Instructions to follow: Everything in the data below is left aside except the lines from the one containing "Describe the element at coordinates (25, 1050)" through the one containing "This screenshot has"; repeat those exactly.

(Beginning of Material provided)

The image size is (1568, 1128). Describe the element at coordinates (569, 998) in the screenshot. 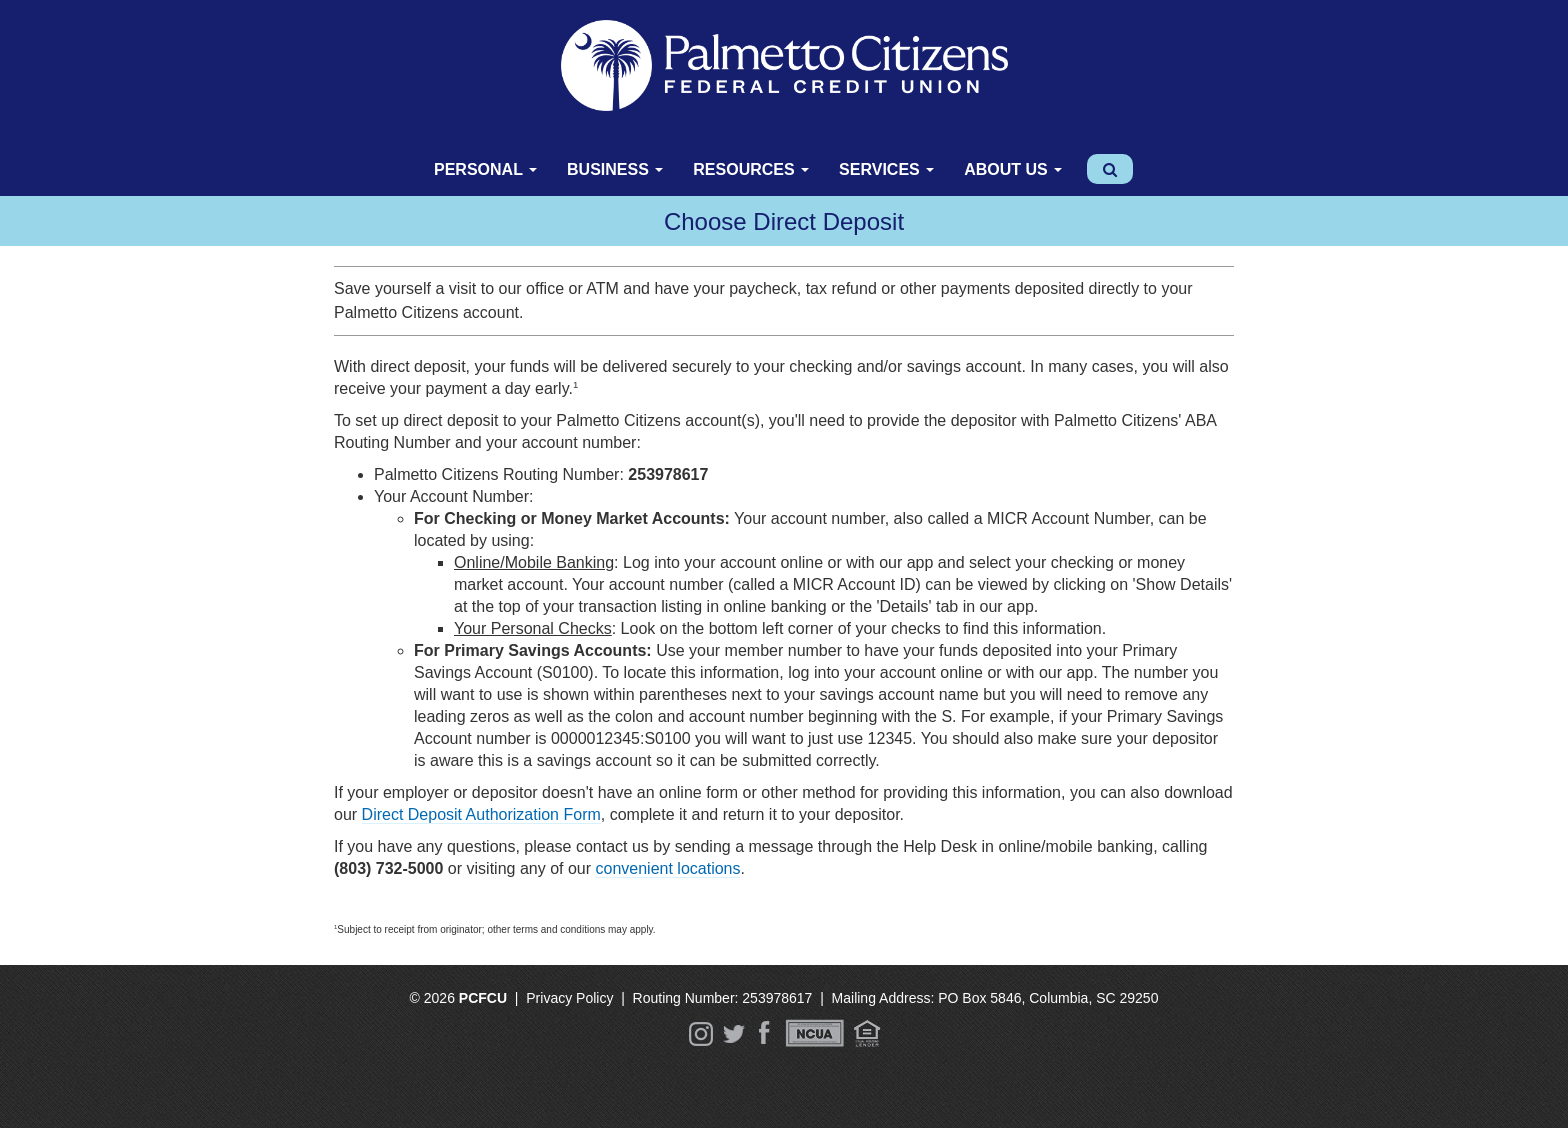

(End of Material provided)
(Beginning of Material provided)

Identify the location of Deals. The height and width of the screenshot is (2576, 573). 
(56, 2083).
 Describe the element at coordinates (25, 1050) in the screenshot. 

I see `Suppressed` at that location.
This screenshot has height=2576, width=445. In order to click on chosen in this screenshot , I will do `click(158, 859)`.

(End of Material provided)

Your solution:
 Describe the element at coordinates (25, 1050) in the screenshot. 

I see `Suppressed` at that location.
This screenshot has height=2576, width=445. In order to click on chosen in this screenshot , I will do `click(158, 859)`.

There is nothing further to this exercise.